Nathan Yau, the founder of the website FlowingData, has been creating and discussing data visualization projects since 2007. Browsing through the site reveals no single theme; instead, there is a mix of traditional data analysis, compelling visualizations and commentary on popular visualizations published around the web. Yau’s own projects cover a wide field, from labor to race to parenting.
Yau’s series on mortality and causes of death was a winner for the best graphic design and visualization by Co.Design’s Innovation by Design Award. Two of his visualizations were also featured in the Best American Infographics 2016. Storybench sat down with Yau to chat about his inspiration and tools for projects, why he thinks everyone should understand data, and why visualization is the best way to do so.
What was the inspiration behind launching FlowingData?
I needed online hosting for a class project in grad school and it came with a free domain name. It was for a class called “Data Flows,” and after some poking around for name availability, I landed on FlowingData.
I was at UCLA and ended up having to study remotely in Buffalo, New York, so with the hosting and domain already in hand, I started a blog to catalog things I liked and to share with my classmates in California. I gave a talk last year on how things sort of came together.
How do you come up with ideas and what does your research look like for each idea/project?
More about this also in the talk above. But it comes from everyday questions that I happen to try to answer with data. I think we all have everyday curiosities and they just kind of pass or we do a quick web search. I just gravitate towards data, and because FlowingData is my full-time job, I’m always thinking about how I’ll present the results.
That almost always means visualization. It’s the best way to communicate data to a general audience. Although I tend to pretend I’m communicating to one of my friends I’ve known since childhood. Probably why FlowingData tends to be more informal.
Variations in salaries across occupations based on data from the Bureau of Labor Statistics. Credit: FlowingData.
Research-wise, I think I go back to my grad school days of analysis and reports. I go in with a question and that always leads to other questions. That points me towards different paths.
I used to spend a lot of time with a dataset before I published anything, but it got harder when I had kids. So I tend to do everything piecewise. I kind of treat FlowingData like a personal journal, but I make charts instead of write entries.
Do you mind sharing how you make money off of FlowingData?
It’s a patron system. Most of FlowingData is free to access and readers can support the site if they want/can with membership. Members get additional access to additional resources like tutorials and courses. I started memberships in 2012, and I’ve been fortunate that readers have helped me keep FlowingData going full-time.
How much time does a project usually take from start to finish?
Oh it’s all over the place. I stop once I answer my initial question. But again, it’s kind of piecewise these days and I skip around a lot. If I get stuck, I might put a project on hold, try something else, then come back to the stuck project later.

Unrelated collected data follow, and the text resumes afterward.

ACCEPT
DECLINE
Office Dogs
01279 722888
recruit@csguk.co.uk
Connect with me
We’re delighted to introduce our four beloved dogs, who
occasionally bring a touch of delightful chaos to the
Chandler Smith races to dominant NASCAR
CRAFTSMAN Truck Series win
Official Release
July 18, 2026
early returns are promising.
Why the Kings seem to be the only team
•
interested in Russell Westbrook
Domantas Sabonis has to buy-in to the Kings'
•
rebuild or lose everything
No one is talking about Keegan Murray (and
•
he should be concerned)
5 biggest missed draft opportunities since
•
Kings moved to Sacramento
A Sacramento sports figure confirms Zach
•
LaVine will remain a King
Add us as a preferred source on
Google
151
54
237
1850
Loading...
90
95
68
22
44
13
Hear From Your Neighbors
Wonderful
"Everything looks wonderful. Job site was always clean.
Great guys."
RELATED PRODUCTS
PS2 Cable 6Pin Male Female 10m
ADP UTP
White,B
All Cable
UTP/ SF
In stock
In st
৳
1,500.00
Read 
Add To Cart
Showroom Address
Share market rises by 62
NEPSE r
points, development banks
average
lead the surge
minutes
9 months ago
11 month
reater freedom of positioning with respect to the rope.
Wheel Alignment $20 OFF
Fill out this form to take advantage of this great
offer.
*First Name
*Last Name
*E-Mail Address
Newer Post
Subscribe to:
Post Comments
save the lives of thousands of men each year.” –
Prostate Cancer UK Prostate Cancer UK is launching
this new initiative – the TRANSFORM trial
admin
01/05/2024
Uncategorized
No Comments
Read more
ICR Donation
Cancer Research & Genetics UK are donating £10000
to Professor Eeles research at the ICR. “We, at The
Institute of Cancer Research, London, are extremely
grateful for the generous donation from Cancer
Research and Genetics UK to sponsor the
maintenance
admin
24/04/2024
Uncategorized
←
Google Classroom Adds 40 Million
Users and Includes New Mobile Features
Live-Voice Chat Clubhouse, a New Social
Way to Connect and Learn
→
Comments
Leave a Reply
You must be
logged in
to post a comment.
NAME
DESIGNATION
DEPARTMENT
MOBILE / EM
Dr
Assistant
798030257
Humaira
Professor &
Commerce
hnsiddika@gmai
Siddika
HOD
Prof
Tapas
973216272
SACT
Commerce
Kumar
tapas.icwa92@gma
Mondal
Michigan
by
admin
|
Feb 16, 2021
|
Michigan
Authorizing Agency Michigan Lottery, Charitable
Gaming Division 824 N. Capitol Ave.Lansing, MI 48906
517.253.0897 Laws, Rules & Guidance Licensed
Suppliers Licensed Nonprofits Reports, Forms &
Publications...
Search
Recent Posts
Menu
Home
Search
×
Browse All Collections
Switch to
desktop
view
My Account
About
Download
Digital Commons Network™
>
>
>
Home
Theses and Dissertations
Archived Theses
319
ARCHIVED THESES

Did you learn R and D3.js on your own?
I learned R in college during my first non-intro stat class. I was an EECS major at Cal at the time, before I switched my focus to Stat, so the concepts weren’t completely foreign. D3.js came much later, but yeah, I learned it on my own (and my code probably shows it).
You have published nearly 300 projects. Which one is your favorite and why?
https://flowingdata.com/2015/12/15/a-day-in-the-life-of-americans/ – Time use again. Before I got this visual metaphor working, I had been trying to figure out how I could show individuals and still show general patterns. At the time, this wasn’t that straightforward to do.
http://projects.flowingdata.com/atlas/ – So much government data.
https://flowingdata.com/2014/01/16/famous-movie-quotes-as-charts/ – So dumb but was fun to make. I like how charts can be used outside their intended purpose.
How does your PhD come in handy while doing these projects?
Data is so fuzzy. So I’m always thinking about uncertainty and what the means and medians actually represent.
Why do you think everyone should understand data? Why is visualization the best way to get there?
Without a technical background, it’s challenging to understand how all the numbers relate. There’s a lot of it. Visualization lets you see the patterns yourself without having behaviors with an equation. Sometimes you can even feel the data. So you see how you relate to others, how others relate to you, and how everyone relates to each other.
Could you share some of the projects that you are working on right now?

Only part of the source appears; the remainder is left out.